An abstraction is itself a universal, an abstraction from varieties of abstraction. The abstraction of abstraction is, as I would now formulate it, that one drops features that do not systematically return in different contexts, in search for what seems essential, though that will never be found. It falls under what in this blog I have called ‘imperfection on the move’. The terms of the abstraction are ambiguous and themselves variable. What, precisely, is a context; is that notion liable to shift? What is essential: does that not imply some judgement of relevance, and how fixed is that? And other criteria may arise: some form that a formalization should have, perhaps.
The universal is often supported by a prototype that yields an exemplar, that guides identification of particulars as belonging to the universal. I read somewhere that for the English the robin is the exemplar of ‘bird’, while for the Dutch it is the sparrow.
From Lacan, Žižek adopts the notion of a ‘master signifier’ that symbolizes the universal. It is not necessarily an adequate characterization and often serves to bend thought in a certain direction, or hide incongruity, as a support of ideology. For an example, in item 348 of this blog I used the idealized model of perfect competition, as the master signifier of market ideology, while in fact it is never achieved and the endeavour of firms as market participants is to block competition.
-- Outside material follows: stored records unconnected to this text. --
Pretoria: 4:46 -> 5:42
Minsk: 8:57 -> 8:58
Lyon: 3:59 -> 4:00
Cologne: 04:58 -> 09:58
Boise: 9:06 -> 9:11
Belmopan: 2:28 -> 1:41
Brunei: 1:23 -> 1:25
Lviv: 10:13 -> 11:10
The implication of this view of universals is that typically one cannot give necessary and sufficient features for something to belong to a category. For an example, I have used the example of ‘chair’. Once, in a newspaper I saw a man in a stuffed cow with a dent for the seat, with the caption ‘watch me sitting in my cow’. After that, when walking past a field with a cow one might say ‘look what a beautiful chair’.
For further analysis, I used the notion of the hermeneutic circle, in item 36, as Heidegger also did. Words for concepts, abstractions, along the paradigmatic axis, are inserted into sentences, along the syntagmatic axis, and there are connected with other concepts, and this unique configuration may yield a novel perspective on the concept.
The variation of meaning is one of both context and people. In my discussion of meaning (item 32) I used the distinction, going back to Frege, between denotation/reference and connotation/sense. For Frege, sense was ‘the way in which something is given’: how does an object present itself? I reconstruct it as the way in which reference is established: how does one recognize or select something as a chair? That, I propose, happens on the basis of associations that one has with the concept, collected along a path of life, by which one recognizes something as belonging to the concept. Which connotation is picked out, or triggered, depends on the context. And then, misfits will appear, anomalies, which may occasion a shift of the universal, or a split, or absorption in a novel one. This yields a constitutive role for the individual, not as subjugated to the universal but as feeding it.
How, next, does dialectical change work? That is the topic for the next item.
[i] There is an English term for this: ‘ablation’, but I don’t like it and leave ‘aufhebung’ untranslated. It means at the same time ‘lifting up’ and ‘elimination’.